Raw data START

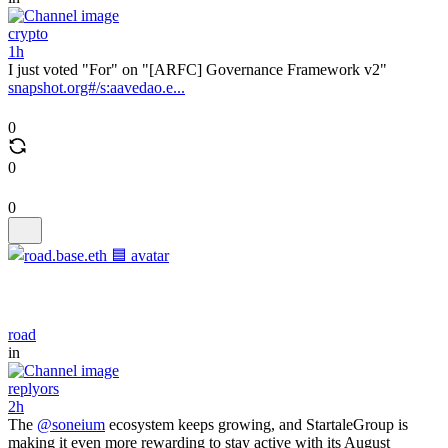
crypto
1h
I just voted "For" on "[ARFC] Governance Framework v2"
snapshot.org#/s:aavedao.e...
0
0
0
road
in
replyors
2h
The
@soneium
ecosystem keeps growing, and StartaleGroup is
making it even more rewarding to stay active with its August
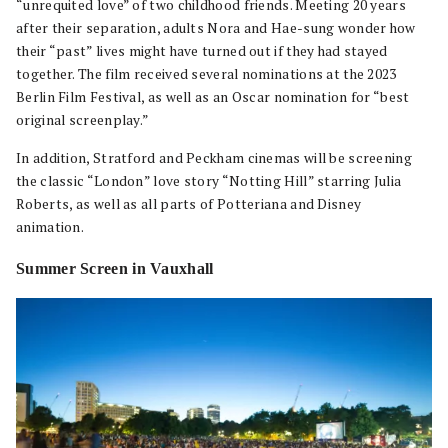
“unrequited love” of two childhood friends. Meeting 20 years
after their separation, adults Nora and Hae-sung wonder how
their “past” lives might have turned out if they had stayed
together. The film received several nominations at the 2023
Berlin Film Festival, as well as an Oscar nomination for “best
original screenplay.”
In addition, Stratford and Peckham cinemas will be screening
the classic “London” love story “Notting Hill” starring Julia
Roberts, as well as all parts of Potteriana and Disney
animation.
Summer Screen in Vauxhall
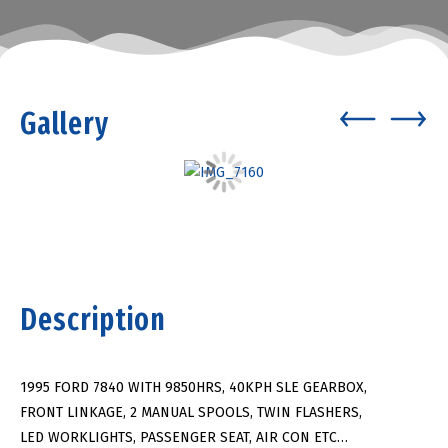
Gallery
Description
1995 FORD 7840 WITH 9850HRS, 40KPH SLE GEARBOX,
FRONT LINKAGE, 2 MANUAL SPOOLS, TWIN FLASHERS,
LED WORKLIGHTS, PASSENGER SEAT, AIR CON ETC…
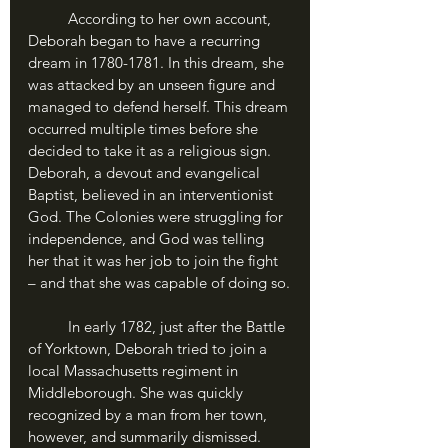
	According to her own account, 
Deborah began to have a recurring 
dream in 1780-1781. In this dream, she 
was attacked by an unseen figure and 
managed to defend herself. This dream 
occurred multiple times before she 
decided to take it as a religious sign. 
Deborah, a devout and evangelical 
Baptist, believed in an interventionist 
God. The Colonies were struggling for 
independence, and God was telling 
her that it was her job to join the fight 
– and that she was capable of doing so.
	In early 1782, just after the Battle 
of Yorktown, Deborah tried to join a 
local Massachusetts regiment in 
Middleborough. She was quickly 
recognized by a man from her town, 
however, and summarily dismissed. 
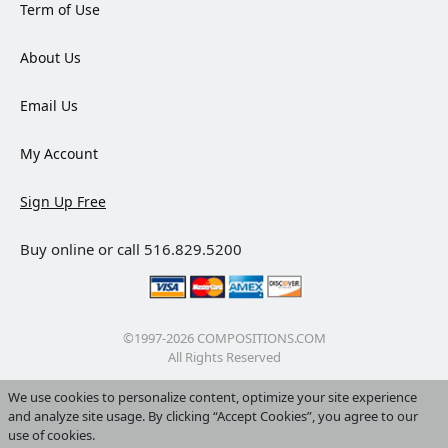
Term of Use
About Us
Email Us
My Account
Sign Up Free
Buy online or call 516.829.5200
©1997-2026 COMPOSITIONS.COM
All Rights Reserved
We use cookies to personalize content, optimize your site experience
and analyze site usage. By clicking “Accept Cookies”, you agree to our
use of cookies.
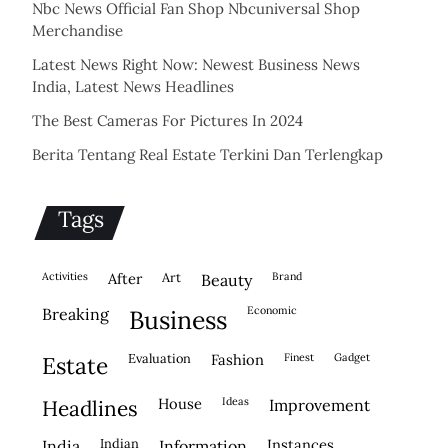
Nbc News Official Fan Shop Nbcuniversal Shop
Merchandise
Latest News Right Now: Newest Business News
India, Latest News Headlines
The Best Cameras For Pictures In 2024
Berita Tentang Real Estate Terkini Dan Terlengkap
Tags
activities
after
Art
brand
beauty
economic
breaking
business
evaluation
fashion
finest
gadget
estate
house
ideas
headlines
improvement
indian
instances
india
information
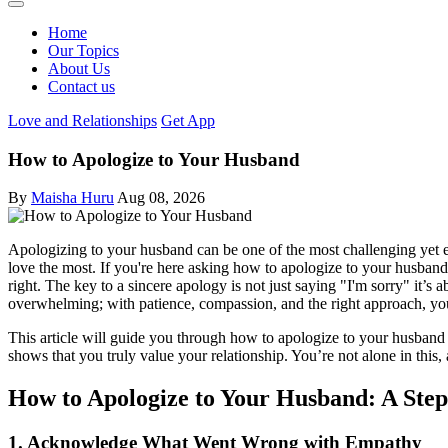
Home
Our Topics
About Us
Contact us
Love and Relationships
Get App
How to Apologize to Your Husband
By
Maisha Huru
Aug 08, 2026
Apologizing to your husband can be one of the most challenging yet es
love the most. If you're here asking how to apologize to your husband
right. The key to a sincere apology is not just saying "I'm sorry" it’
overwhelming; with patience, compassion, and the right approach, you
This article will guide you through how to apologize to your husband
shows that you truly value your relationship. You’re not alone in this
How to Apologize to Your Husband: A Ste
1. Acknowledge What Went Wrong with Empathy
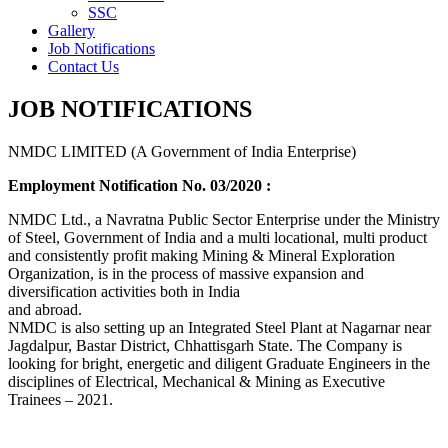
SSC
Gallery
Job Notifications
Contact Us
JOB NOTIFICATIONS
NMDC LIMITED (A Government of India Enterprise)
Employment Notification No. 03/2020 :
NMDC Ltd., a Navratna Public Sector Enterprise under the Ministry
of Steel, Government of India and a multi locational, multi product
and consistently profit making Mining & Mineral Exploration
Organization, is in the process of massive expansion and
diversification activities both in India
and abroad.
NMDC is also setting up an Integrated Steel Plant at Nagarnar near
Jagdalpur, Bastar District, Chhattisgarh State. The Company is
looking for bright, energetic and diligent Graduate Engineers in the
disciplines of Electrical, Mechanical & Mining as Executive
Trainees – 2021.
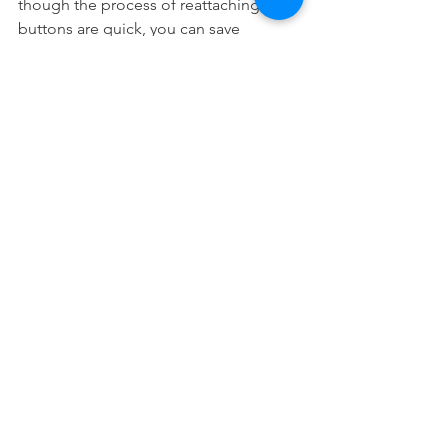
though the process of reattaching the 
buttons are quick, you can save 
yourself a lot of time if you don't have 
to take time out of your day to have 
them repaired.
Last but not least, don't forget that it is 
also important to treat your trays with 
care so that you don't damage them. 
This means you should 
clean them
 as 
best as you can because stained trays 
don't look good and any sort of stuck 
food may cause problems.
Takeaway
It is not unusual for Invisalign 
attachments to come off because there 
are many ways in which that can 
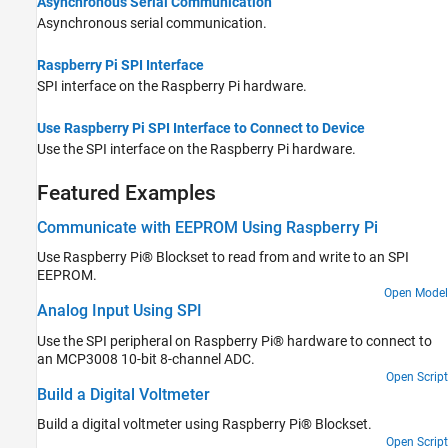
Asynchronous Serial Communication
Asynchronous serial communication.
Raspberry Pi SPI Interface
SPI interface on the Raspberry Pi hardware.
Use Raspberry Pi SPI Interface to Connect to Device
Use the SPI interface on the Raspberry Pi hardware.
Featured Examples
Communicate with EEPROM Using Raspberry Pi
Use Raspberry Pi® Blockset to read from and write to an SPI
EEPROM.
Open Model
Analog Input Using SPI
Use the SPI peripheral on Raspberry Pi® hardware to connect to
an MCP3008 10-bit 8-channel ADC.
Open Script
Build a Digital Voltmeter
Build a digital voltmeter using Raspberry Pi® Blockset.
Open Script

Raw data END

What the task requires » The answer must be a single number: how many lines of the entries contain "have".

Answer section » 4